2. The Jeffersons (CBS, 1975-85)
Lear’s longest-running series was less vocally about politics than the others on this list, in large part because its very existence was political. In moving Archie Bunker’s next door neighbor George Jefferson (Sherman Hemsley) and his wife Louise (Isabelle Sanford) from working-class queens to a deluxe apartment in the skies of the Upper East Side, Lear and company were projecting images of Black wealth and excellence into millions of American homes every week for a decade. On top of that, the Jeffersons were now neighbors and close friends with Tom (Franklin Cover) and Helen (Roxie Roker), whose interracial marriage was still considered risque for TV in the mid-Seventies. Hemsley did just fine moving from a burr in Archie’s side to the center of his own show, with the preening George easily coming into conflict with everyone around him — his beloved “Weezie” included.
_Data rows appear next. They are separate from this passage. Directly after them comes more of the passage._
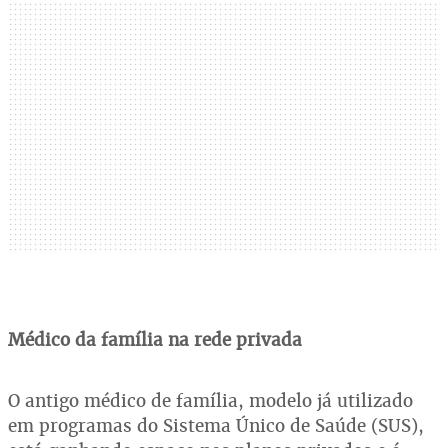
Médico da família na rede privada
O antigo médico de família, modelo já utilizado
em programas do Sistema Único de Saúde (SUS),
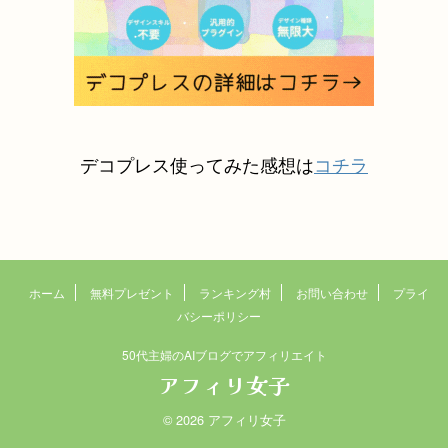
デコプレス使ってみた感想は
コチラ
ホーム
無料プレゼント
ランキング村
お問い合わせ
プライ
バシーポリシー
50代主婦のAIブログでアフィリエイト
アフィリ女子
© 2026 アフィリ女子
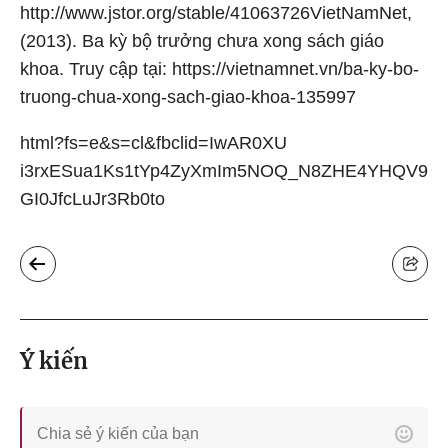
http://www.jstor.org/stable/41063726VietNamNet,
(2013). Ba kỳ bộ trưởng chưa xong sách giáo
khoa. Truy cập tại: https://vietnamnet.vn/ba-ky-bo-
truong-chua-xong-sach-giao-khoa-135997
html?fs=e&s=cl&fbclid=IwAR0XU
i3rxESua1Ks1tYp4ZyXmIm5NOQ_N8ZHE4YHQV9
GI0JfcLuJr3Rb0to
Ý kiến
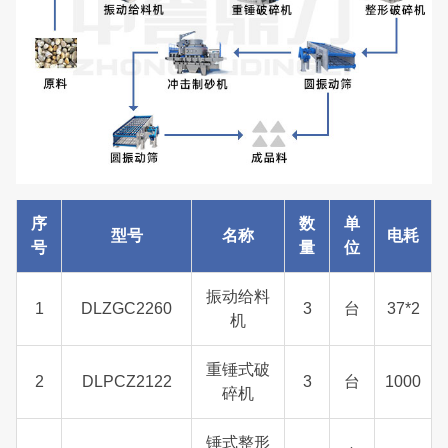
序
数
单
型号
名称
电耗
号
量
位
振动给料
1
DLZGC2260
3
台
37*2
机
重锤式破
2
DLPCZ2122
3
台
1000
碎机
锤式整形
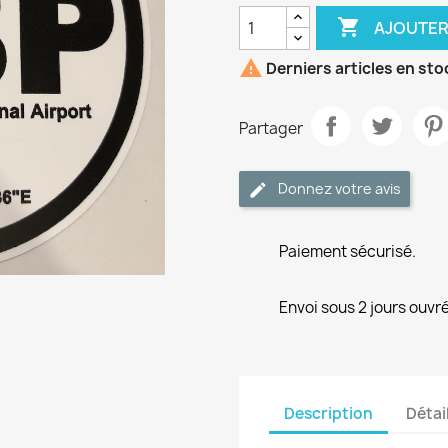

AJOUTER

Derniers articles en sto
Partager
Donnez votre avis
Paiement sécurisé.
Envoi sous 2 jours ouvré
Description
Détai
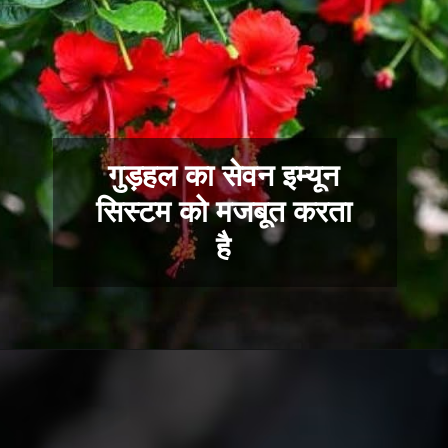
गुड़हल का सेवन इम्यून
सिस्टम को मजबूत करता
है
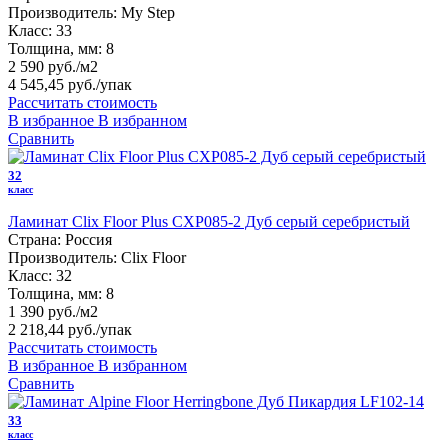
Производитель:
My Step
Класс:
33
Толщина, мм:
8
2 590 руб./м2
4 545,45 руб.
/упак
Рассчитать стоимость
В избранное
В избранном
Сравнить
32
класс
Ламинат Clix Floor Plus CXP085-2 Дуб серый серебристый
Страна:
Россия
Производитель:
Clix Floor
Класс:
32
Толщина, мм:
8
1 390 руб./м2
2 218,44 руб.
/упак
Рассчитать стоимость
В избранное
В избранном
Сравнить
33
класс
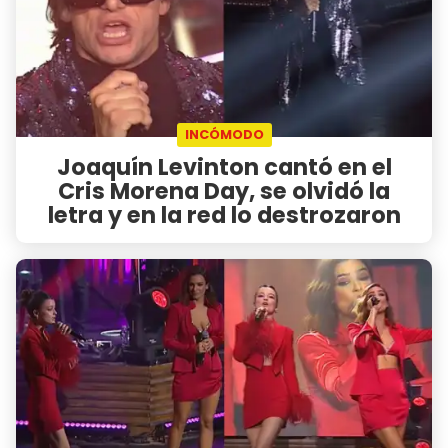
INCÓMODO
Joaquín Levinton cantó en el
Cris Morena Day, se olvidó la
letra y en la red lo destrozaron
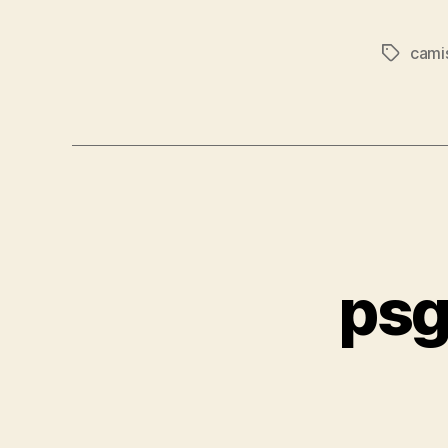
cami
Etiqueta
psg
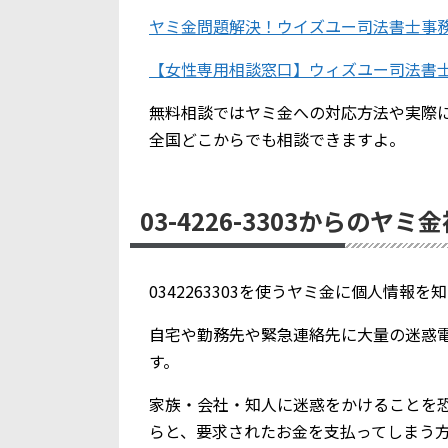
ヤミ金問題解決！ウイズユー司法書士事
【女性専用相談窓口】ウィズユー司法書
無料相談ではヤミ金への対応方法や実際
全国どこからでも相談できますよ。
03-4226-3303からのヤミ
0342263303を使うヤミ金に個人情報
自宅や勤務先や緊急連絡先に大量の迷惑
す。
家族・会社・知人に迷惑をかけることを
らと、要求されたお金を支払ってしまう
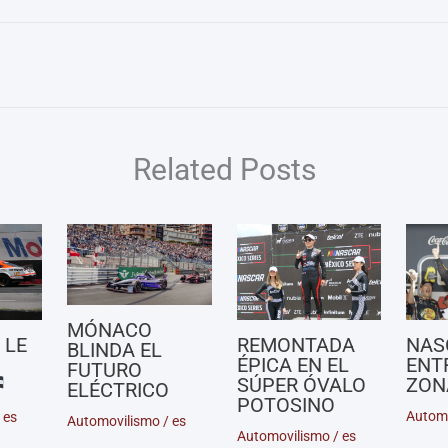
Related Posts
MÓNACO
NAS
 LE
REMONTADA
BLINDA EL
ENT
ÉPICA EN EL
FUTURO
ZON
SÚPER ÓVALO
ELÉCTRICO
POTOSINO
Autom
/
es
Automovilismo
/
es
Automovilismo
/
es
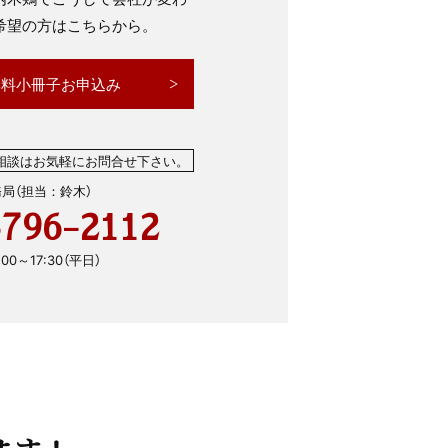
希望の方はこちらから。
無料小冊子お申込み
相談はお気軽にお問合せ下さい。
局（担当：鈴木）
3796-2112
0～17:30（平日）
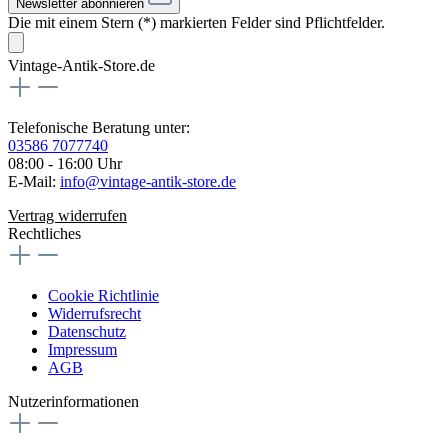
Newsletter abonnieren
Die mit einem Stern (*) markierten Felder sind Pflichtfelder.
Vintage-Antik-Store.de
Telefonische Beratung unter:
03586 7077740
08:00 - 16:00 Uhr
E-Mail:
info@vintage-antik-store.de
Vertrag widerrufen
Rechtliches
Cookie Richtlinie
Widerrufsrecht
Datenschutz
Impressum
AGB
Nutzerinformationen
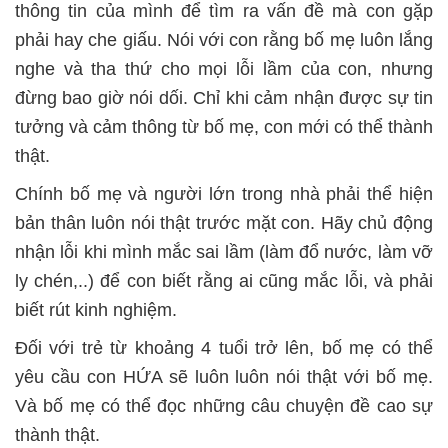
thông tin của mình để tìm ra vấn đề mà con gặp
phải hay che giấu. Nói với con rằng bố mẹ luôn lắng
nghe và tha thứ cho mọi lỗi lầm của con, nhưng
đừng bao giờ nói dối. Chỉ khi cảm nhận được sự tin
tưởng và cảm thông từ bố mẹ, con mới có thể thành
thật.
Chính bố mẹ và người lớn trong nhà phải thể hiện
bản thân luôn nói thật trước mặt con. Hãy chủ động
nhận lỗi khi mình mắc sai lầm (làm đổ nước, làm vỡ
ly chén,..) để con biết rằng ai cũng mắc lỗi, và phải
biết rút kinh nghiệm.
Đối với trẻ từ khoảng 4 tuổi trở lên, bố mẹ có thể
yêu cầu con HỨA sẽ luôn luôn nói thật với bố mẹ.
Và bố mẹ có thể đọc những câu chuyện đề cao sự
thành thật.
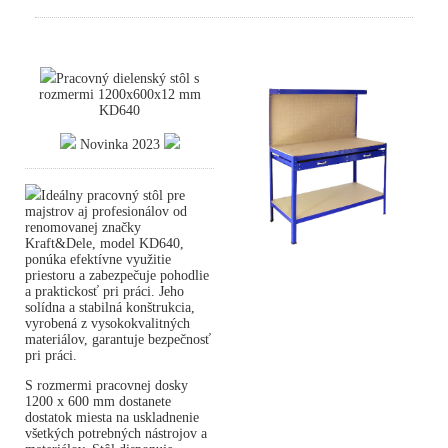
Pracovný dielenský stôl s
rozmermi 1200x600x12 mm
KD640
Novinka 2023
Ideálny pracovný stôl pre
majstrov aj profesionálov od
renomovanej značky
Kraft&Dele, model KD640,
ponúka efektívne využitie
priestoru a zabezpečuje pohodlie
a praktickosť pri práci. Jeho
solídna a stabilná konštrukcia,
vyrobená z vysokokvalitných
materiálov, garantuje bezpečnosť
pri práci.
S rozmermi pracovnej dosky
1200 x 600 mm dostanete
dostatok miesta na uskladnenie
všetkých potrebných nástrojov a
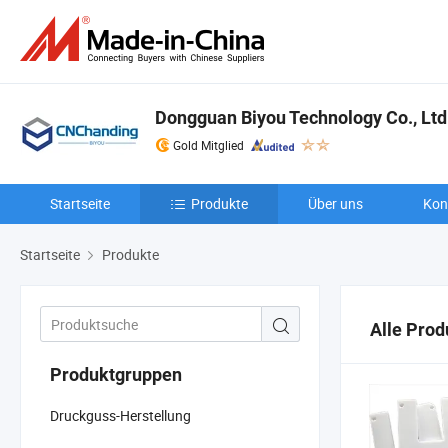
Dongguan Biyou Technology Co., Ltd
Gold Mitglied
Startseite
Produkte
Über uns
Kon
Startseite
Produkte
Alle Prod
Produktgruppen
Druckguss-Herstellung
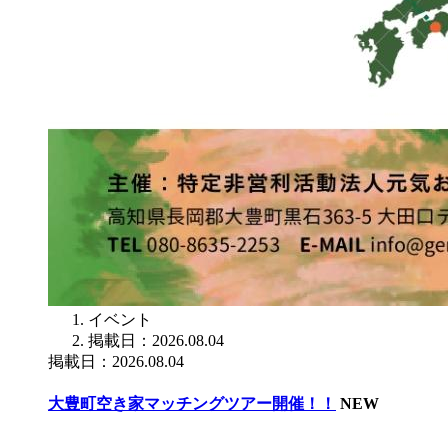
イベント
掲載日：2026.08.04
掲載日：2026.08.04
大豊町空き家マッチングツアー開催！！
NEW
1. All in the Family (CBS, 1971-79)
It took Lear a while to get it right with this adaptation of the British comedy Till Death Us Do Part, about a reactionary, bigoted blue-collar worker getting into constant arguments with his liberal son-in-law. Two pilots were filmed for ABC, where Carroll O’Connor and Jean Stapleton’s characters were named Archie and Edith Justice, while different actors played daughter Gloria and son-in-law Mike. Then ABC got cold feet about how audiences would react to a sitcom that would regularly talk about politics, racism, and other divisive issues of the day. ABC’s loss was a huge gain for CBS, which was looking to erase its image as the home of gentle rural sitcoms like Petticoat Junction. All in the Family (now with Sally Struthers and Rob Reiner as Gloria and Mike) would soon define the entire CBS brand, becoming such a sensation that President Nixon was heard talking about it on the Watergate tapes. Where ABC feared that Archie and Mike’s debates would scare away viewers on both sides of the aisle, the show instead drew in everyone, in part because Lear had inadvertently built a Rorschach test of a TV show. Liberals watched and saw Archie as a clown representing an era (glorified in the show’s nostalgic theme song) that had deservedly passed. But conservatives viewers felt like the show’s sympathies lay primarily with Archie, while Mike was its primary comic target. The truth was more complex than that, as the series couldn’t help but develop a deeper understanding of Archie, even as it palpably despised his worst beliefs. And, as would later happen with Maude, Mike became an easy way for the show’s liberal writers to get out their most self-lacerating humor. But regardless of intent or interpretation, the mere fact that a huge audience was eager to watch a show that was both so political and so coarse in its humor — both Archie’s language and the frequent sound of his “terlet” flushing off-screen — shattered all kinds of conventional wisdom within the business about what viewers would and would not accept. It’s not hard to draw a line, for instance, between Archie Bunker and Tony Soprano, as problematic lead characters whom audiences couldn’t help but be fascinated by. As a comedy, as a character study, and at times as pure drama, All in the Family was, is, and will always be one of the best things ever made for American television.